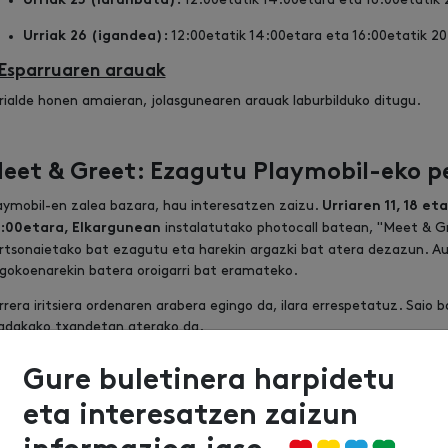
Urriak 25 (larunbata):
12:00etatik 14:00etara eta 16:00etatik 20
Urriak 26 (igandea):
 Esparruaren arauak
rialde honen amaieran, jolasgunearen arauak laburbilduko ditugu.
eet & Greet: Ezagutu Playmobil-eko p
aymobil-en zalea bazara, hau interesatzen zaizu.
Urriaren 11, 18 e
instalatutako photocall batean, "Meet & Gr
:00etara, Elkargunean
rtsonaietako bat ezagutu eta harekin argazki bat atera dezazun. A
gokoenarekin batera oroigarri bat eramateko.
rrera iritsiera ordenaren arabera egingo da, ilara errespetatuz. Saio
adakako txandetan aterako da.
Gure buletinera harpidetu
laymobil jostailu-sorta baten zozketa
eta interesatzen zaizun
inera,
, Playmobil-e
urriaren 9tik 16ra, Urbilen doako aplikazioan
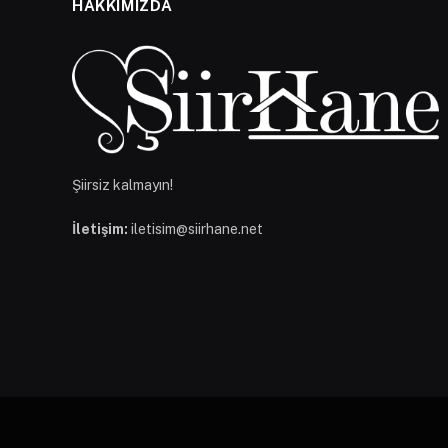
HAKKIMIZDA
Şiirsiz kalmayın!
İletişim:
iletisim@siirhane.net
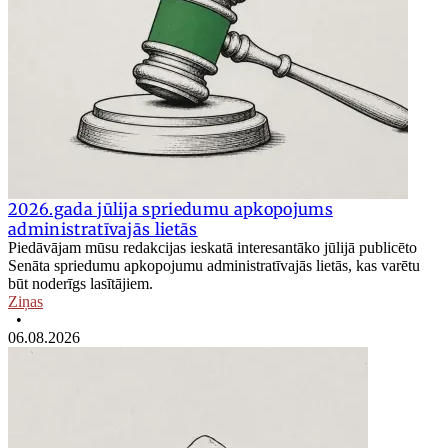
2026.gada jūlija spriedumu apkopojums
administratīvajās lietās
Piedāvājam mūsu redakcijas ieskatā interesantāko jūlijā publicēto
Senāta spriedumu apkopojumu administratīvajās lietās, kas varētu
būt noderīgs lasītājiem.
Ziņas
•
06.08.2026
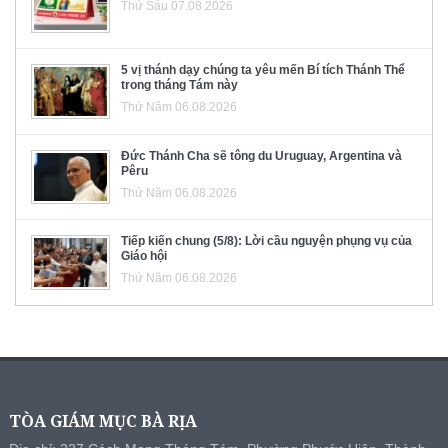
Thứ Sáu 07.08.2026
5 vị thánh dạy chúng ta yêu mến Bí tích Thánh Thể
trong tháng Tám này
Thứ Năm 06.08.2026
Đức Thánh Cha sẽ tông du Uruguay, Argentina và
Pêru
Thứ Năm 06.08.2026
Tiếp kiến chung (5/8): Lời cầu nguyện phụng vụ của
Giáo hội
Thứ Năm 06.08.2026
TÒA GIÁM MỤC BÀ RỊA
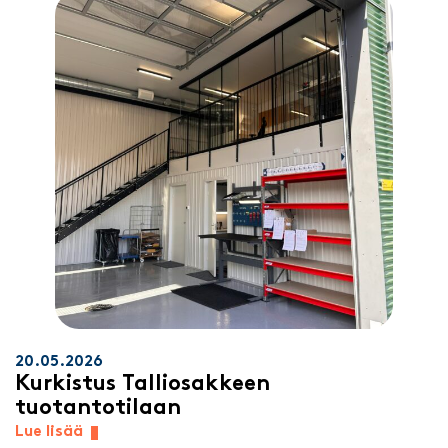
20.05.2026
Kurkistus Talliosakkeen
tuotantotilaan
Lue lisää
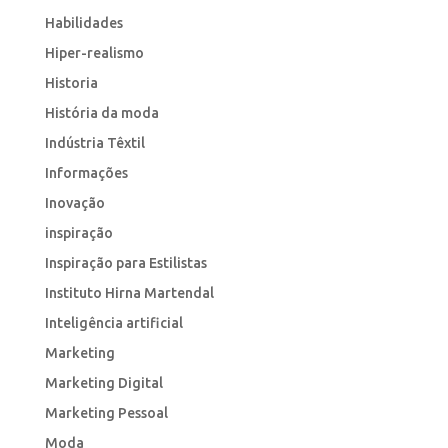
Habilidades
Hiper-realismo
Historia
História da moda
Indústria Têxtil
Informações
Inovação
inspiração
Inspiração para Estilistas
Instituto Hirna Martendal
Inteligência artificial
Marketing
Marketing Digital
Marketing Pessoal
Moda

—————

TASK STATEMENT: Give back all of the data exactly, but not the pictures.

RESULT OF THE EXERCISE:
Urriak 25 (larunbata):
12:00etatik 14:00etara eta 16:00etatik 20
Urriak 26 (igandea):
 Esparruaren arauak
rialde honen amaieran, jolasgunearen arauak laburbilduko ditugu.
eet & Greet: Ezagutu Playmobil-eko p
aymobil-en zalea bazara, hau interesatzen zaizu.
Urriaren 11, 18 e
instalatutako photocall batean, "Meet & Gr
:00etara, Elkargunean
rtsonaietako bat ezagutu eta harekin argazki bat atera dezazun. A
gokoenarekin batera oroigarri bat eramateko.
rrera iritsiera ordenaren arabera egingo da, ilara errespetatuz. Saio
adakako txandetan aterako da.
Gure buletinera harpidetu
laymobil jostailu-sorta baten zozketa
eta interesatzen zaizun
inera,
, Playmobil-e
urriaren 9tik 16ra, Urbilen doako aplikazioan
HAKKIMIZDA
Şiirsiz kalmayın!
İletişim:
iletisim@siirhane.net
2026.gada jūlija spriedumu apkopojums
administratīvajās lietās
Piedāvājam mūsu redakcijas ieskatā interesantāko jūlijā publicēto
Senāta spriedumu apkopojumu administratīvajās lietās, kas varētu
būt noderīgs lasītājiem.
Ziņas
•
06.08.2026
Thứ Sáu 07.08.2026
5 vị thánh dạy chúng ta yêu mến Bí tích Thánh Thể
trong tháng Tám này
Thứ Năm 06.08.2026
Đức Thánh Cha sẽ tông du Uruguay, Argentina và
Pêru
Thứ Năm 06.08.2026
Tiếp kiến chung (5/8): Lời cầu nguyện phụng vụ của
Giáo hội
Thứ Năm 06.08.2026
TÒA GIÁM MỤC BÀ RỊA
20.05.2026
Kurkistus Talliosakkeen
tuotantotilaan
Lue lisää
Habilidades
Hiper-realismo
Historia
História da moda
Indústria Têxtil
Informações
Inovação
inspiração
Inspiração para Estilistas
Instituto Hirna Martendal
Inteligência artificial
Marketing
Marketing Digital
Marketing Pessoal
Moda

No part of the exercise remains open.